La sucesión de crisis registrada durante los últimos años aceleró esta evolución. La pandemia evidenció la fragilidad de las cadenas de suministro en sectores estratégicos como el sanitario y el tecnológico; posteriormente, la crisis energética derivada de la guerra de Ucrania confirmó que determinadas dependencias exteriores pueden convertirse en un importante factor de vulnerabilidad económica y geopolítica.
A ello se unió la carrera tecnológica que enfrentan actualmente las principales economías del mundo en ámbitos como la inteligencia artificial, los semiconductores y la computación cuántica. Sobre ese trasfondo, las instituciones europeas concluyeron que el sistema de control de inversiones presentaba carencias significativas, siendo la dispersión regulatoria una de las más evidentes. Mientras algunos Estados miembros disponían de mecanismos amplios de supervisión, otros carecían de controles específicos. El resultado era un panorama heterogéneo donde una misma operación podía recibir tratamientos muy distintos según el país afectado.
La reforma pretende corregir esas diferencias mediante la creación de un marco más homogéneo. El objetivo garantizar que todos dispongan de instrumentos equivalentes para identificar y gestionar riesgos que, cada vez con mayor frecuencia, trascienden las fronteras nacionales, sin privar a los Estados de sus competencias. Una de las novedades más relevantes es la obligación de que todos los Estados miembros cuenten con mecanismos nacionales de examen de inversiones extranjeras. Para ello se establecen requisitos mínimos comunes, se refuerza las garantías procedimentales y se exigen procedimientos transparentes para evaluar operaciones susceptibles de afectar a la seguridad o al orden público.

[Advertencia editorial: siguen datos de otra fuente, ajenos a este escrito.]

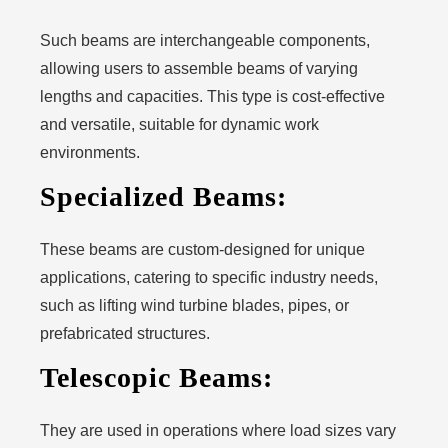
Such beams are interchangeable components,
allowing users to assemble beams of varying
lengths and capacities. This type is cost-effective
and versatile, suitable for dynamic work
environments.
Specialized Beams:
These beams are custom-designed for unique
applications, catering to specific industry needs,
such as lifting wind turbine blades, pipes, or
prefabricated structures.
Telescopic Beams:
They are used in operations where load sizes vary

La reforma amplía igualmente el catálogo de actividades sometidas a examen. Más allá de los sectores vinculados a la defensa, la supervisión alcanzará a infraestructuras energéticas, telecomunicaciones, transporte, sistemas financieros, servicios digitales esenciales y otras actividades estratégicas para la economía europea. Particular atención reciben las tecnologías emergentes. Inteligencia artificial, semiconductores, computación cuántica, biotecnología, robótica avanzada o tecnologías espaciales podrán ser objeto de una vigilancia reforzada. También adquieren relevancia las inversiones que afecten a materias primas críticas o a cadenas de suministro esenciales para la competitividad industrial europea.

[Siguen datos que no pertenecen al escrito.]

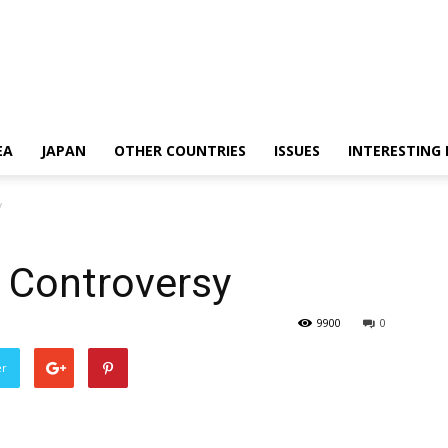
EA
JAPAN
OTHER COUNTRIES
ISSUES
INTERESTING
y
 Controversy
9900
0
er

La Comisión Europea refuerza su papel dentro del sistema. Aunque las decisiones finales seguirán correspondiendo a las autoridades nacionales, aumentan los mecanismos de intercambio de información y las posibilidades de coordinación en operaciones con potencial impacto transfronterizo. Otro aspecto destacado de la reforma es el control de estructuras societarias complejas con la pretensión de evitar que determinadas inversiones escapen a la supervisión mediante filiales interpuestas, sociedades instrumentales o esquemas de propiedad opacos. Las autoridades deberán prestar una atención creciente a los beneficiarios efectivos de las operaciones y a los posibles vínculos entre los inversores y gobiernos extranjeros, fondos soberanos o entidades públicas de terceros países.

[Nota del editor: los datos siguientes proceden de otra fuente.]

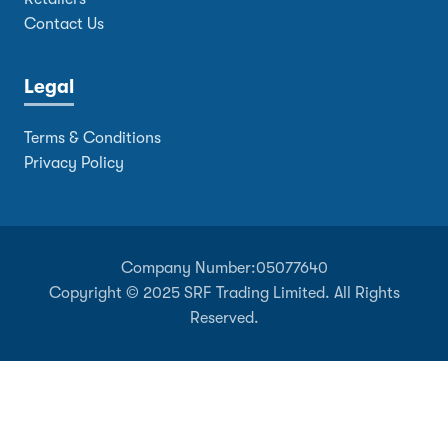
Contact Us
Legal
Terms & Conditions
Privacy Policy
Company Number:
05077640
Copyright © 2025 SRF Trading Limited. All Rights
Reserved.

Desde la perspectiva empresarial, la reforma inaugura un marco regulatorio más exigente para las operaciones internacionales de inversión y adquisición, debiendo las empresas que participen en transacciones transfronterizas, especialmente en sectores estratégicos intensificar el análisis de riesgos regulatorios. Los procedimientos exigirán previsiblemente mayores niveles de planificación, transparencia y diligencia, contribuyendo la armonización de los mecanismos nacionales de control a reducir la incertidumbre derivada de la actual fragmentación normativa al ofrecer a los operadores económicos un marco más coherente en todo el mercado interior y garantizar una evaluación más uniforme de los riesgos para la seguridad económica de la Unión.
Más allá de sus aspectos técnicos, el nuevo reglamento simboliza un cambio de paradigma. Europa no abandona su tradicional apertura a la inversión internacional, pero reconoce que la competencia económica global se desarrolla en un escenario donde tecnología, seguridad y geopolítica aparecen cada vez más entrelazadas.